Anson told the IFM conference in Switzerland today that pension funds should move away from the traditional model and stop trying to get excess returns from their beta portfolio.

Anson told the conference that beta drivers are still “very important” but did not always offer the opportunity for extra returns.

“I would tell this to every pension fund manager whether in the US, Europe, Asia or South America,” he told IPE on the sidelines of the conference.

“Most large pension funds now realize they are trying to extract alpha from their benchmark beta drivers and it is not easy and they can see it in their investment returns.”

He added the scheme had changed its attitude to alpha in the last four years. Reflecting on the possibility of the same happening Europe, he said: “The European time would be 20 years.”

He said the fund had committed a lot of money to the ‘beta part’ of the US equity market, without trying to find a source of extra return from large-cap equities.

In their pursuit of alpha, pension funds should aim at inefficient markets and sub-assets, like distressed debt – “thinking outside the benchmark but remembering that there is no ‘superior asset class’”.

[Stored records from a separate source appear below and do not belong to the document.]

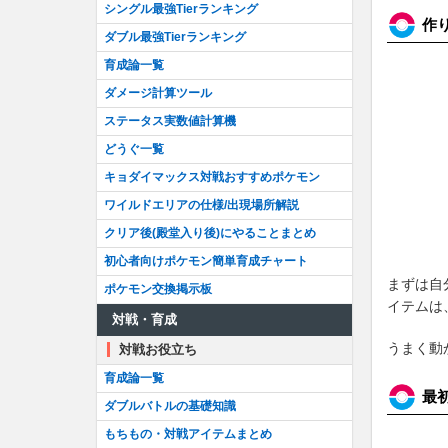
シングル最強Tierランキング
作
ダブル最強Tierランキング
育成論一覧
ダメージ計算ツール
ステータス実数値計算機
どうぐ一覧
キョダイマックス対戦おすすめポケモン
ワイルドエリアの仕様/出現場所解説
クリア後(殿堂入り後)にやることまとめ
初心者向けポケモン簡単育成チャート
まずは自
ポケモン交換掲示板
イテムは
対戦・育成
うまく動
対戦お役立ち
育成論一覧
最
ダブルバトルの基礎知識
もちもの・対戦アイテムまとめ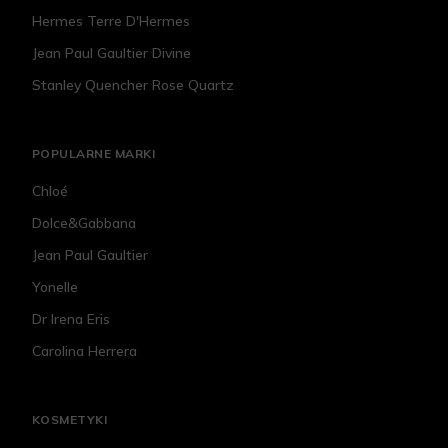
Hermes Terre D'Hermes
Jean Paul Gaultier Divine
Stanley Quencher Rose Quartz
POPULARNE MARKI
Chloé
Dolce&Gabbana
Jean Paul Gaultier
Yonelle
Dr Irena Eris
Carolina Herrera
KOSMETYKI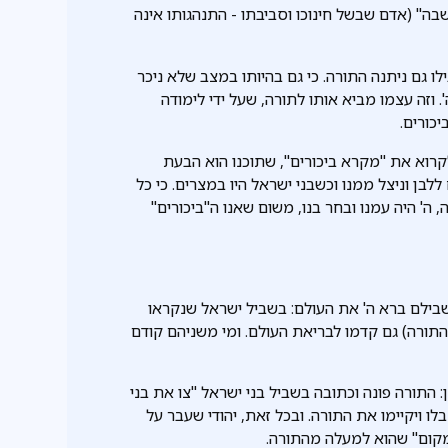
נשבה" (אדם שבשל חינוכו וסביבתו - התנהגותו אינה
ו גם ניתנה התורה. כי גם בהיותו במצב שלא ניכר
 וזה עצמו מביא אותו לתורה, שעל ידי לימודה
כורים.
קרוא את "מקרא ביכורים", שתוכנו הוא הבעת
לבן וניצל ממנו וכשבני ישראל היו במצרים. כי כל
, ה' היה עמנו ובחר בנו, משום שאנו ה"ביכורים"
ה פותחת התורה, רמוזות 2 הסיבות בשבילם ברא ה' את העולם: בשביל ישראל שנקראו
תורה) גם קדמו לבריאת העולם. ומי משניהם קודם
: התורה פונה וכתובה בשביל בני ישראל "צו את בני
לו ויקיימו את התורה. ובכל זאת, יהודי שעבר על
"מקום" שהוא למעלה מהתורה.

“Greater returns do not imply superiority.”

Anson stressed that alpha drivers are not a panacea for pension funds as they can retain some measure of beta exposure and leave the fund exposed to the risk that some managers charge for “any amount of positive return generated - alpha or beta”.

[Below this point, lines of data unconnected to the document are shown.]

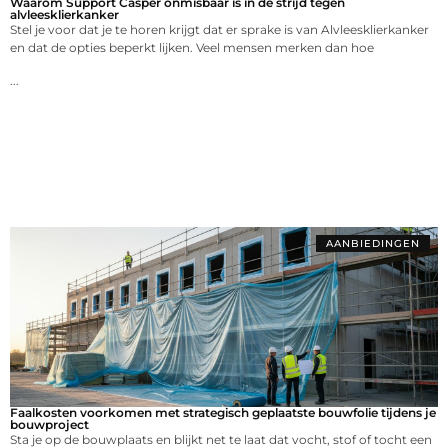
Waarom Support Casper onmisbaar is in de strijd tegen
alvleesklierkanker
Stel je voor dat je te horen krijgt dat er sprake is van Alvleesklierkanker
en dat de opties beperkt lijken. Veel mensen merken dan hoe
...
AANBIEDINGEN
Faalkosten voorkomen met strategisch geplaatste bouwfolie tijdens je
bouwproject
Sta je op de bouwplaats en blijkt net te laat dat vocht, stof of tocht een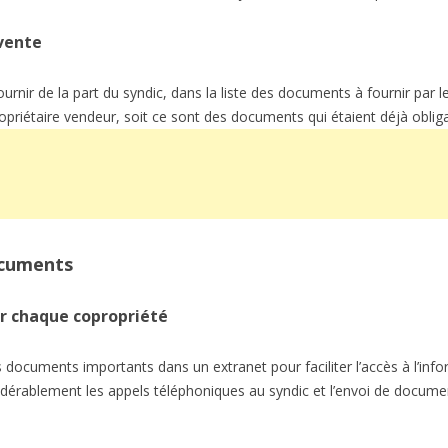
 vente
urnir de la part du syndic, dans la liste des documents à fournir par 
priétaire vendeur, soit ce sont des documents qui étaient déjà obligat
ocuments
ur chaque copropriété
documents importants dans un extranet pour faciliter l’accès à l’info
dérablement les appels téléphoniques au syndic et l’envoi de documen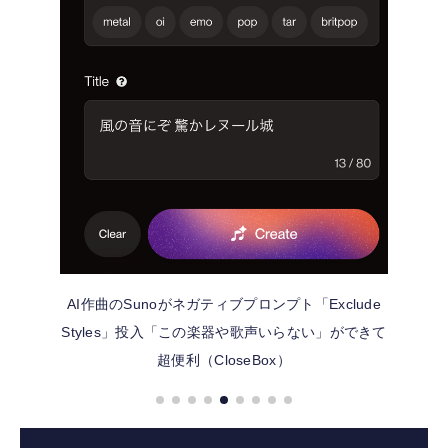
AI作曲のSunoがネガティブプロンプト「Exclude
Styles」投入「この楽器や歌声いらない」ができて
超便利（CloseBox）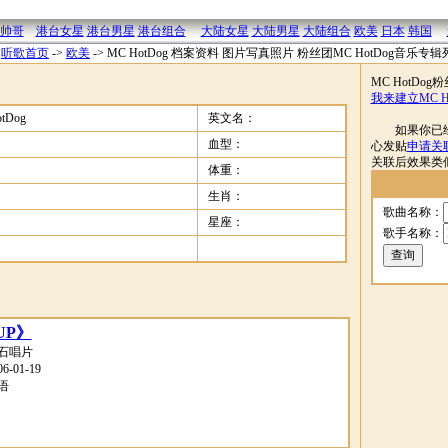
帅哥
港台女星
港台男星
港台组合
大陆女星
大陆男星
大陆组合
欧美
日本
韩国
：
听歌首页
->
欧美
->
MC HotDog 档案资料 图片写真照片 粉丝团MC HotDog音乐专辑
MC HotDo
我来建立MC H
tDog
英文名：
如果你已经拥
血型：
心发贴
申请关
关联后效果类
体重：
生肖：
歌曲名称：
星座：
歌手名称：
UP》
石唱片
-01-19
语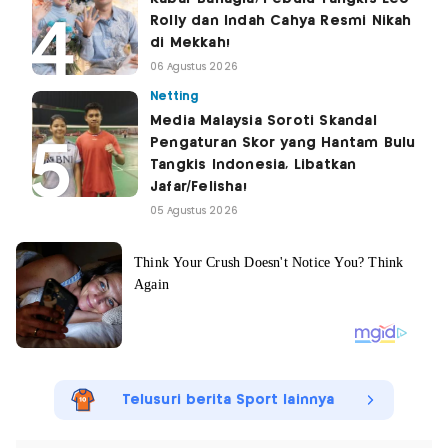
Rolly dan Indah Cahya Resmi Nikah
di Mekkah!
06 Agustus 2026
Netting
Media Malaysia Soroti Skandal
Pengaturan Skor yang Hantam Bulu
Tangkis Indonesia, Libatkan
Jafar/Felisha!
05 Agustus 2026
Telusuri berita Sport lainnya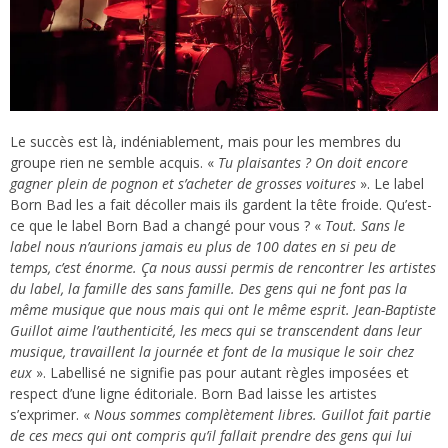
Le succès est là, indéniablement, mais pour les membres du
groupe rien ne semble acquis. «
Tu plaisantes ?
On doit encore
gagner plein de pognon et s’acheter de grosses voitures
».
Le label
Born Bad
l
es a fait décoller mais ils gardent la tête froide.
Qu’est-
ce que le label Born Bad a changé pour vous ?
«
Tout. Sans le
label nous n’aurions jamais eu plus de 100 dates en si peu de
temps, c’est énorme. Ça nous aussi permis de rencontrer les artistes
du label, la famille des sans famille. Des gens qui ne font pas la
même musique que nous mais qui ont le même esprit. Jean-Baptiste
Guillot aime l’authenticité, les mecs qui se transcendent dans leur
musique, travaillent la journée et font de la musique le soir chez
eux
».
Labellisé ne signifie pas pour autant règles imposées et
respect d’une ligne éditoriale. Born Bad laisse les artistes
s’exprimer. «
Nous sommes complètement libres. Guillot fait partie
de ces mecs qui ont compris qu’il fallait prendre des gens qui lui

He also warned against pension funds’ tendency to forget to optimize alpha drivers and to lose sight of their liabilities.

He also spoke of a potential “convergence” of the hedge fund and private equity markets.

“The concern right now is we have seen hedge fund managers creeping into the private equity space. We have also seen some private equity companies start hedge fund groups,” he told IPE. He stressed that the two businesses required different skills.

He said his comments were “a note of caution”.

“We are not going to flee from private equity or hedge funds, we are pretty firmly committed to both.”

Anson declined to comment on the possibility of CalPERS being forced to switch to a defined contribution regime, as suggested by California governor Arnold Schwarzenegger.